我浏览了google并浏览了Stackoverflow,每个人都给出了同样的建议:使用apply函数。但在这种情况下,我无法弄清楚如何做到这一点。也许是mapply,但由于我是新手,我不知道如何。
有人可以帮我吗?
提前谢谢你,圣地亚哥.-
答案 0 :(得分:0)
考虑按id
组创建滞后变量,然后运行ifelse()
。
# LAGGED GROUP VARIABLES
df$lastelapsed <- sapply(1:nrow(df),
function(i) sum((df$id[i-1] == df$id[i]) * df$elapsed[i-1]))
df$lastvalue <- sapply(1:nrow(df),
function(i) sum((df$id[i-1] == df$id[i]) * df$val[i-1]))
# ROW CALCULATION
df$acumtest <- ifelse((df$elapsed - df$lastelapsed) <= 5, df$val + df$lastvalue, df$val)
答案 1 :(得分:0)
您可以根据每个ID中的elapsed > 5
条件创建新的分组变量,然后使用您喜欢的聚合工具
df <- data.frame(id = c("A","A","B","B","B","C","D","D","D","D"),
elapsed = c(10,15,5,7,20,4,3,4,15,16),
val = c(5,8,1,2,4,6,7,9,8,3),
acum = c(0,0,0,0,0,0,0,0,0,0))
within(df, {
grp <- paste(id, ave(elapsed, id, FUN = function(x)
cumsum(c(FALSE, diff(x) > 5))))
acum <- ave(val, grp, FUN = cumsum)
})
# id elapsed val acum grp
# 1 A 10 5 5 A.0
# 2 A 15 8 13 A.0
# 3 B 5 1 1 B.0
# 4 B 7 2 3 B.0
# 5 B 20 4 4 B.1
# 6 C 4 6 6 C.0
# 7 D 3 7 7 D.0
# 8 D 4 9 16 D.0
# 9 D 15 8 8 D.1
# 10 D 16 3 11 D.1
目前解决方案的一些基准:
library('dplyr')
library('data.table')
rawr <- function(df) {
df <- within(df, {
grp <- paste(id, ave(elapsed, id, FUN = function(x)

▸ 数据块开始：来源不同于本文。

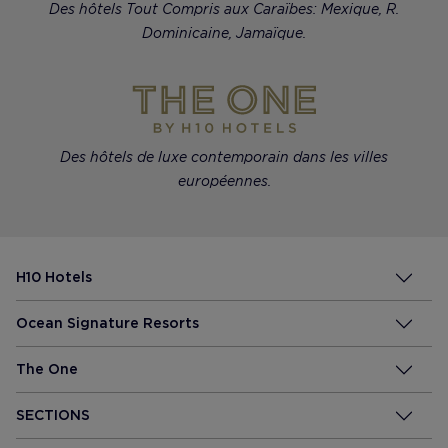
Des hôtels Tout Compris aux Caraïbes: Mexique, R.
Dominicaine, Jamaïque.
Des hôtels de luxe contemporain dans les villes
européennes.
H10 Hotels
Ocean Signature Resorts
The One
SECTIONS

cumsum(c(FALSE, diff(x) > 5))))
acum <- ave(val, grp, FUN = cumsum)
})
df
}
## shitty data table version, I'm sure it's wrong
## rest assured someone will point it out
rawr_dt <- function(df) {
dt <- as.data.table(df)
dt[, grp := cumsum(c(FALSE, diff(elapsed) > 5)), by = 'id'][, acum := cumsum(val), c('id', 'grp')]
dt[, grp := NULL]
dt
}
sfucci <- function(df) {
for (i in 2:nrow(df)) {
for(l in 0:nrow(df)) {
if(l<i) {
if (df[i,"id"]==df[i-l,"id"])
{if (df[i,"elapsed"]-df[i-l,"elapsed"]<=5)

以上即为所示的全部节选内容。